A third examination card 401 c is a road rules card. Road rules card 401 c comprises 80 tiles, each tile position representing the same run as in the corresponding tile position on the location card 401 a and the driving situation card 401 b. Each run is assigned a road rules indicator from a predetermined group of road rules indicators. Each indicator in the group thereof may represent a quantisation level with respect to the road rules metric. In the example of FIG. 4 , the quantisation levels for the road rules card 401 c are: “road rules OK,” “some rules flagged warnings,” and “road rules violated.” Each road rules indicator may also be associated with a visual representation 407. Each tile in the road rules card may include the visual representation 407 corresponding to the road rules indicator of its associated run. For example, tiles may be rendered as a particular colour, the particular colour being the visual representation associated with the road rules indicator of that tile.
For example, the runs in positions T(3,19), T(4,19) and T(4,20) of road rules card 401 c are represented by red tiles which, as seen in the cluster key 409 associated with the road rules card 401 c, indicates that those runs included at least one road rule violation.
A fourth examination card 401 d is a performance card. The performance card 401 d comprises 80 tiles, each tile position representing the same run as in the corresponding tile position on the location card 401 a, the driving situation card 401 b and the road rules card 401 c. The clusters associated with the performance card differentiate each run based on the extent to which each run is susceptible of improvement. The visual indicators 407 of the performance card 401 d define a scale with which a user can visually identify the improvement potential of each run. For example, a dark green, light green, blue, orange or red tile would respectively indicate that the associated run is susceptible of no improvement, minimal, minor, major, or extreme improvement. The performance card is described in more detail later.
Further, the described report may be presented to a user by displaying it on the graphical user interface (GUI) 300. Each tile 403 in an examination card 401 may be a selectable feature which, when selected on the GUI 300, opens a relevant page for the associated run. For example, selecting a tile 403 in the road rules card 401 c may open a corresponding test oracle evaluation page. The above described report may be received, for example, by email.
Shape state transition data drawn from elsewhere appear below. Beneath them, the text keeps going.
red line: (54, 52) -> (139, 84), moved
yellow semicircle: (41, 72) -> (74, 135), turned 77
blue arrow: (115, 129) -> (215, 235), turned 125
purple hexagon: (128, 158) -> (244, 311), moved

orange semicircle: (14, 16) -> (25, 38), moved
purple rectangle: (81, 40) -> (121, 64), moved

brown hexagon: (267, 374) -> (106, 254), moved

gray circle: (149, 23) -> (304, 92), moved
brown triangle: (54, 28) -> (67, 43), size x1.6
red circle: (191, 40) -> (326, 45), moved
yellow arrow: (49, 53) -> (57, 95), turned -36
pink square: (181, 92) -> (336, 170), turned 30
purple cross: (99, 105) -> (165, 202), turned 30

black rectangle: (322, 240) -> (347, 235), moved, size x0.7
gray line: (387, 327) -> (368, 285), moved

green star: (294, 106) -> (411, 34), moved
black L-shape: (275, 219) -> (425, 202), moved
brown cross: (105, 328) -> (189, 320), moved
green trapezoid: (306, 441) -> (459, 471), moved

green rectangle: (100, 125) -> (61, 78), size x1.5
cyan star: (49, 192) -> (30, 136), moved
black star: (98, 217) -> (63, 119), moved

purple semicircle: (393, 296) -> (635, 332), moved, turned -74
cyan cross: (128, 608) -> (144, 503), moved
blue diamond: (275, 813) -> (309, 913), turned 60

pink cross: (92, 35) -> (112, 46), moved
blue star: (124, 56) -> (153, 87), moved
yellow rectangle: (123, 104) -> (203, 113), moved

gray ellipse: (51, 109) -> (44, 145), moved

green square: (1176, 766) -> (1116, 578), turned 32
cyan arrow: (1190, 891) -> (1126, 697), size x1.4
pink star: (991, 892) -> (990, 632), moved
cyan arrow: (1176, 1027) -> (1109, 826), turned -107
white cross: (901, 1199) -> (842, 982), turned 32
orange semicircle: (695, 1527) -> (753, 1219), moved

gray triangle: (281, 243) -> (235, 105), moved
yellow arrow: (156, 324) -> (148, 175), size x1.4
Users may receive a report as an interactive file through which they can access test oracle pages or other relevant data.
FIG. 5 shows another part of an exemplary output report of the triaging function. FIG. 5 shows a summary section includes four “points of interest” categories, each category in the summary section including a unique identifier 501 to each run in that category and a description of why the runs are of interest. The unique identifier 501 may be a hashed name.
FIG. 5 includes a point of interest category entitled “consistent outliers,” the consistent outliers category 505 including a category description 503 and a quantity of unique identifiers 501. In the consistent outliers category 505, the system has identified four runs which are in the same cluster 405 as one another according to multiple clustering methods or analysis types. That is, the system has identified four runs for which there is a congruency of clustering over multiple examination cards 401. In the consistent outliers category 505, the system has identified a multi-axis cluster, as has been described with reference to FIG. 4 .
For example, with reference to FIG. 4 , note that the runs associated with tile positions T(1,1), T(1,2), T(3,2) and T(3,5) are in the same cluster as one another in all of cards 401 a, 401 b, 401 c and 401 d. Therefore, according to the cluster keys 409 for each examination card 401, all four of the referenced cards took place in “Location A” under “unknown” driving conditions, flagged some road rule warnings and were found to be susceptible of extreme improvement when compared to a reference planner. The reference planner may be coupled with other components, such as a prediction system, and used to generate “ground-truth” plans and trajectories for comparison with the target SUT. The reference planner may be capable of providing an almost theoretically ideal plan, allowing an assessment of how much improvement could be made in theory. In particular the reference planner may operate with resource, such as computer processing and time, which would not be available to a ‘real life’ planner.
The unique identifiers 501 in the consistent outliers category 505 of FIG. 5 may therefore correspond to the runs in positions T(1,1), T(1,2), T(3,2) and T(3,5) of the examination cards 401 of FIG. 4 . The category description 503 for the consistent outliers category 505 also includes a suggestion as to why the cluster congruency has occurred, suggesting in the example of FIG. 5 that there is a potential problem with the data.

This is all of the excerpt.